■ TASK GOAL: Output the data in full. Keep every word exact and exclude the pictures.

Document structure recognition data

◇ ◇ ◇ ◇

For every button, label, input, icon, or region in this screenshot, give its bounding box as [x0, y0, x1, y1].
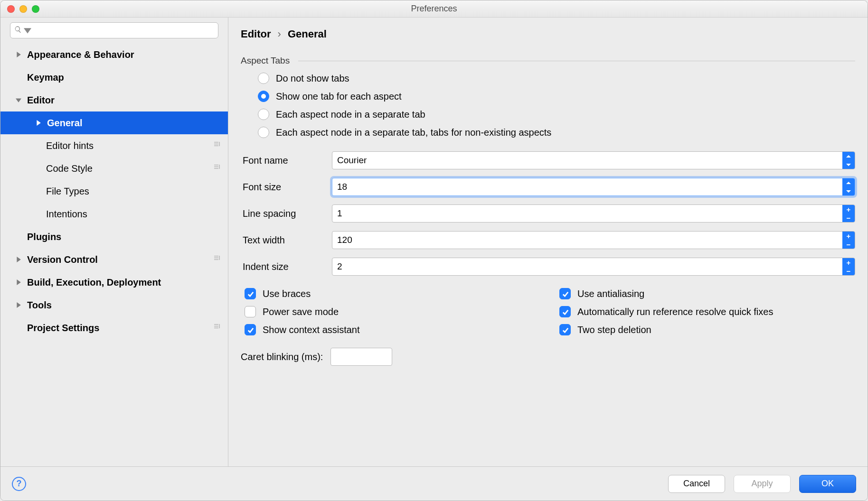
radio-label: Show one tab for each aspect — [276, 91, 402, 102]
stepper-up-icon[interactable]: + — [842, 232, 855, 240]
sidebar-item-general[interactable]: General — [0, 111, 228, 134]
disclosure-down-icon[interactable] — [14, 97, 23, 103]
apply-button[interactable]: Apply — [734, 475, 791, 493]
aspect-tabs-radio-group: Do not show tabsShow one tab for each as… — [241, 73, 855, 138]
sidebar-item-label: Project Settings — [27, 323, 213, 334]
sidebar-item-code-style[interactable]: Code Style — [0, 157, 228, 180]
line-spacing-input[interactable] — [332, 205, 842, 222]
aspect-tabs-option-3[interactable]: Each aspect node in a separate tab, tabs… — [258, 127, 855, 138]
use-braces-checkbox-row[interactable]: Use braces — [245, 288, 540, 299]
two-step-deletion-checkbox[interactable] — [559, 324, 571, 335]
radio-button[interactable] — [258, 73, 269, 84]
sidebar-item-build-execution-deployment[interactable]: Build, Execution, Deployment — [0, 271, 228, 294]
font-name-stepper[interactable] — [842, 152, 855, 169]
auto-quick-fixes-checkbox[interactable] — [559, 306, 571, 317]
disclosure-right-icon[interactable] — [34, 120, 43, 126]
breadcrumb-separator: › — [278, 28, 281, 40]
indent-size-stepper[interactable]: +− — [842, 258, 855, 275]
sidebar-item-tools[interactable]: Tools — [0, 294, 228, 316]
disclosure-right-icon[interactable] — [14, 257, 23, 262]
sidebar-item-editor-hints[interactable]: Editor hints — [0, 134, 228, 157]
disclosure-right-icon[interactable] — [14, 279, 23, 285]
breadcrumb: Editor › General — [241, 28, 855, 40]
caret-blinking-row: Caret blinking (ms): + − — [241, 348, 855, 366]
stepper-down-icon[interactable]: − — [842, 267, 855, 275]
close-window-button[interactable] — [7, 5, 15, 13]
settings-tree[interactable]: Appearance & BehaviorKeymapEditorGeneral… — [0, 43, 228, 466]
window-controls — [7, 5, 39, 13]
stepper-up-icon[interactable]: + — [842, 258, 855, 267]
sidebar-item-label: Build, Execution, Deployment — [27, 277, 221, 288]
use-braces-checkbox[interactable] — [245, 288, 256, 299]
sidebar-item-version-control[interactable]: Version Control — [0, 248, 228, 271]
minimize-window-button[interactable] — [19, 5, 27, 13]
aspect-tabs-group-header: Aspect Tabs — [241, 56, 855, 66]
stepper-up-icon[interactable] — [842, 152, 855, 160]
use-antialiasing-checkbox[interactable] — [559, 288, 571, 299]
font-fields: Font nameFont sizeLine spacing+−Text wid… — [241, 151, 855, 276]
sidebar-item-label: Editor — [27, 95, 221, 106]
aspect-tabs-option-2[interactable]: Each aspect node in a separate tab — [258, 109, 855, 120]
stepper-down-icon[interactable]: − — [842, 213, 855, 222]
stepper-down-icon[interactable] — [842, 160, 855, 169]
scope-badge-icon — [213, 254, 221, 265]
auto-quick-fixes-checkbox-row[interactable]: Automatically run reference resolve quic… — [559, 306, 855, 317]
disclosure-right-icon[interactable] — [14, 52, 23, 57]
font-name-field[interactable] — [332, 151, 855, 169]
radio-button[interactable] — [258, 109, 269, 120]
sidebar-item-intentions[interactable]: Intentions — [0, 203, 228, 225]
sidebar-item-keymap[interactable]: Keymap — [0, 66, 228, 89]
radio-button[interactable] — [258, 91, 269, 102]
dialog-footer: ? Cancel Apply OK — [0, 466, 868, 501]
sidebar-item-appearance-behavior[interactable]: Appearance & Behavior — [0, 43, 228, 66]
font-name-label: Font name — [243, 155, 324, 166]
cancel-button[interactable]: Cancel — [668, 475, 725, 493]
aspect-tabs-option-1[interactable]: Show one tab for each aspect — [258, 91, 855, 102]
ok-button[interactable]: OK — [799, 475, 856, 493]
indent-size-label: Indent size — [243, 261, 324, 272]
indent-size-input[interactable] — [332, 258, 842, 275]
stepper-down-icon[interactable] — [842, 187, 855, 195]
show-context-assistant-checkbox[interactable] — [245, 324, 256, 335]
radio-label: Each aspect node in a separate tab, tabs… — [276, 127, 551, 138]
checkbox-grid: Use bracesUse antialiasingPower save mod… — [241, 288, 855, 335]
preferences-window: Preferences Appearance & BehaviorKeymapE… — [0, 0, 868, 501]
search-field[interactable] — [10, 22, 218, 38]
zoom-window-button[interactable] — [32, 5, 39, 13]
stepper-down-icon[interactable]: − — [842, 240, 855, 249]
help-button[interactable]: ? — [12, 477, 26, 491]
power-save-checkbox[interactable] — [245, 306, 256, 317]
search-input[interactable] — [33, 26, 214, 35]
indent-size-field[interactable]: +− — [332, 258, 855, 276]
caret-blinking-input[interactable] — [331, 348, 392, 365]
disclosure-right-icon[interactable] — [14, 302, 23, 308]
font-size-field[interactable] — [332, 178, 855, 196]
aspect-tabs-option-0[interactable]: Do not show tabs — [258, 73, 855, 84]
caret-blinking-field[interactable]: + − — [330, 348, 392, 366]
radio-button[interactable] — [258, 127, 269, 138]
show-context-assistant-label: Show context assistant — [263, 325, 360, 335]
line-spacing-stepper[interactable]: +− — [842, 205, 855, 222]
sidebar-item-label: Version Control — [27, 254, 213, 265]
two-step-deletion-checkbox-row[interactable]: Two step deletion — [559, 324, 855, 335]
text-width-input[interactable] — [332, 232, 842, 249]
stepper-up-icon[interactable]: + — [842, 205, 855, 213]
text-width-field[interactable]: +− — [332, 231, 855, 249]
text-width-stepper[interactable]: +− — [842, 232, 855, 249]
sidebar-item-file-types[interactable]: File Types — [0, 180, 228, 203]
use-antialiasing-label: Use antialiasing — [577, 288, 644, 299]
font-size-label: Font size — [243, 182, 324, 193]
power-save-checkbox-row[interactable]: Power save mode — [245, 306, 540, 317]
font-size-stepper[interactable] — [842, 178, 855, 195]
text-width-label: Text width — [243, 235, 324, 246]
line-spacing-field[interactable]: +− — [332, 204, 855, 223]
sidebar-item-project-settings[interactable]: Project Settings — [0, 316, 228, 339]
use-antialiasing-checkbox-row[interactable]: Use antialiasing — [559, 288, 855, 299]
show-context-assistant-checkbox-row[interactable]: Show context assistant — [245, 324, 540, 335]
stepper-up-icon[interactable] — [842, 178, 855, 187]
sidebar-item-editor[interactable]: Editor — [0, 89, 228, 111]
auto-quick-fixes-label: Automatically run reference resolve quic… — [577, 306, 773, 317]
font-size-input[interactable] — [332, 178, 842, 195]
sidebar-item-plugins[interactable]: Plugins — [0, 225, 228, 248]
font-name-input[interactable] — [332, 152, 842, 169]
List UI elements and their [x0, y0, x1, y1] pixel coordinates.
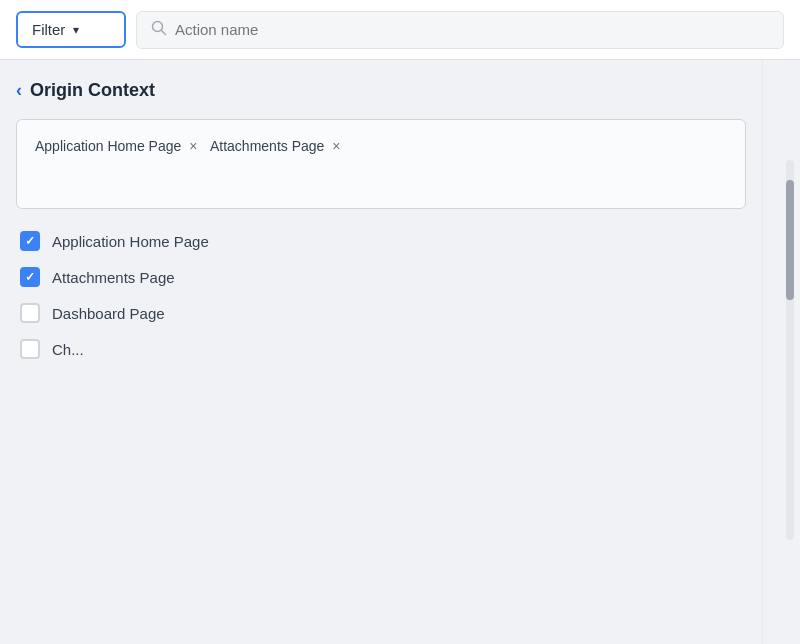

◇ ◇ ◇ ◇

■ ANSWER SECTION:
For every button, label, input, icon, or region in this screenshot, give its bounding box as [x0, y0, x1, y1].
radio-label: Show one tab for each aspect — [276, 91, 402, 102]
stepper-up-icon[interactable]: + — [842, 232, 855, 240]
sidebar-item-general[interactable]: General — [0, 111, 228, 134]
disclosure-down-icon[interactable] — [14, 97, 23, 103]
apply-button[interactable]: Apply — [734, 475, 791, 493]
aspect-tabs-radio-group: Do not show tabsShow one tab for each as… — [241, 73, 855, 138]
sidebar-item-label: Project Settings — [27, 323, 213, 334]
sidebar-item-code-style[interactable]: Code Style — [0, 157, 228, 180]
line-spacing-input[interactable] — [332, 205, 842, 222]
aspect-tabs-option-3[interactable]: Each aspect node in a separate tab, tabs… — [258, 127, 855, 138]
use-braces-checkbox-row[interactable]: Use braces — [245, 288, 540, 299]
two-step-deletion-checkbox[interactable] — [559, 324, 571, 335]
radio-button[interactable] — [258, 73, 269, 84]
sidebar-item-build-execution-deployment[interactable]: Build, Execution, Deployment — [0, 271, 228, 294]
font-name-stepper[interactable] — [842, 152, 855, 169]
auto-quick-fixes-checkbox[interactable] — [559, 306, 571, 317]
disclosure-right-icon[interactable] — [34, 120, 43, 126]
breadcrumb-separator: › — [278, 28, 281, 40]
indent-size-stepper[interactable]: +− — [842, 258, 855, 275]
sidebar-item-tools[interactable]: Tools — [0, 294, 228, 316]
disclosure-right-icon[interactable] — [14, 257, 23, 262]
sidebar-item-editor-hints[interactable]: Editor hints — [0, 134, 228, 157]
disclosure-right-icon[interactable] — [14, 279, 23, 285]
breadcrumb: Editor › General — [241, 28, 855, 40]
caret-blinking-row: Caret blinking (ms): + − — [241, 348, 855, 366]
stepper-down-icon[interactable]: − — [842, 267, 855, 275]
close-window-button[interactable] — [7, 5, 15, 13]
settings-tree[interactable]: Appearance & BehaviorKeymapEditorGeneral… — [0, 43, 228, 466]
window-controls — [7, 5, 39, 13]
stepper-up-icon[interactable]: + — [842, 258, 855, 267]
sidebar-item-label: Build, Execution, Deployment — [27, 277, 221, 288]
use-braces-checkbox[interactable] — [245, 288, 256, 299]
sidebar-item-version-control[interactable]: Version Control — [0, 248, 228, 271]
minimize-window-button[interactable] — [19, 5, 27, 13]
aspect-tabs-group-header: Aspect Tabs — [241, 56, 855, 66]
stepper-up-icon[interactable] — [842, 152, 855, 160]
use-antialiasing-checkbox[interactable] — [559, 288, 571, 299]
font-fields: Font nameFont sizeLine spacing+−Text wid… — [241, 151, 855, 276]
sidebar-item-label: Editor — [27, 95, 221, 106]
aspect-tabs-option-2[interactable]: Each aspect node in a separate tab — [258, 109, 855, 120]
stepper-down-icon[interactable]: − — [842, 213, 855, 222]
stepper-down-icon[interactable] — [842, 160, 855, 169]
scope-badge-icon — [213, 254, 221, 265]
auto-quick-fixes-checkbox-row[interactable]: Automatically run reference resolve quic… — [559, 306, 855, 317]
disclosure-right-icon[interactable] — [14, 52, 23, 57]
font-name-field[interactable] — [332, 151, 855, 169]
radio-button[interactable] — [258, 109, 269, 120]
sidebar-item-intentions[interactable]: Intentions — [0, 203, 228, 225]
sidebar-item-keymap[interactable]: Keymap — [0, 66, 228, 89]
radio-button[interactable] — [258, 91, 269, 102]
dialog-footer: ? Cancel Apply OK — [0, 466, 868, 501]
sidebar-item-appearance-behavior[interactable]: Appearance & Behavior — [0, 43, 228, 66]
font-name-label: Font name — [243, 155, 324, 166]
cancel-button[interactable]: Cancel — [668, 475, 725, 493]
aspect-tabs-option-1[interactable]: Show one tab for each aspect — [258, 91, 855, 102]
ok-button[interactable]: OK — [799, 475, 856, 493]
indent-size-label: Indent size — [243, 261, 324, 272]
indent-size-input[interactable] — [332, 258, 842, 275]
stepper-down-icon[interactable] — [842, 187, 855, 195]
show-context-assistant-checkbox[interactable] — [245, 324, 256, 335]
radio-label: Each aspect node in a separate tab, tabs… — [276, 127, 551, 138]
checkbox-grid: Use bracesUse antialiasingPower save mod… — [241, 288, 855, 335]
preferences-window: Preferences Appearance & BehaviorKeymapE… — [0, 0, 868, 501]
search-field[interactable] — [10, 22, 218, 38]
zoom-window-button[interactable] — [32, 5, 39, 13]
stepper-down-icon[interactable]: − — [842, 240, 855, 249]
help-button[interactable]: ? — [12, 477, 26, 491]
power-save-checkbox[interactable] — [245, 306, 256, 317]
search-input[interactable] — [33, 26, 214, 35]
indent-size-field[interactable]: +− — [332, 258, 855, 276]
caret-blinking-input[interactable] — [331, 348, 392, 365]
disclosure-right-icon[interactable] — [14, 302, 23, 308]
font-size-field[interactable] — [332, 178, 855, 196]
aspect-tabs-option-0[interactable]: Do not show tabs — [258, 73, 855, 84]
caret-blinking-field[interactable]: + − — [330, 348, 392, 366]
radio-button[interactable] — [258, 127, 269, 138]
show-context-assistant-label: Show context assistant — [263, 325, 360, 335]
line-spacing-stepper[interactable]: +− — [842, 205, 855, 222]
sidebar-item-label: Version Control — [27, 254, 213, 265]
two-step-deletion-checkbox-row[interactable]: Two step deletion — [559, 324, 855, 335]
text-width-input[interactable] — [332, 232, 842, 249]
stepper-up-icon[interactable]: + — [842, 205, 855, 213]
text-width-field[interactable]: +− — [332, 231, 855, 249]
text-width-stepper[interactable]: +− — [842, 232, 855, 249]
sidebar-item-file-types[interactable]: File Types — [0, 180, 228, 203]
use-antialiasing-label: Use antialiasing — [577, 288, 644, 299]
font-size-label: Font size — [243, 182, 324, 193]
power-save-checkbox-row[interactable]: Power save mode — [245, 306, 540, 317]
font-size-stepper[interactable] — [842, 178, 855, 195]
text-width-label: Text width — [243, 235, 324, 246]
line-spacing-field[interactable]: +− — [332, 204, 855, 223]
sidebar-item-project-settings[interactable]: Project Settings — [0, 316, 228, 339]
use-antialiasing-checkbox-row[interactable]: Use antialiasing — [559, 288, 855, 299]
show-context-assistant-checkbox-row[interactable]: Show context assistant — [245, 324, 540, 335]
stepper-up-icon[interactable] — [842, 178, 855, 187]
sidebar-item-editor[interactable]: Editor — [0, 89, 228, 111]
auto-quick-fixes-label: Automatically run reference resolve quic… — [577, 306, 773, 317]
font-size-input[interactable] — [332, 178, 842, 195]
sidebar-item-plugins[interactable]: Plugins — [0, 225, 228, 248]
font-name-input[interactable] — [332, 152, 842, 169]
List UI elements and their [x0, y0, x1, y1] pixel coordinates.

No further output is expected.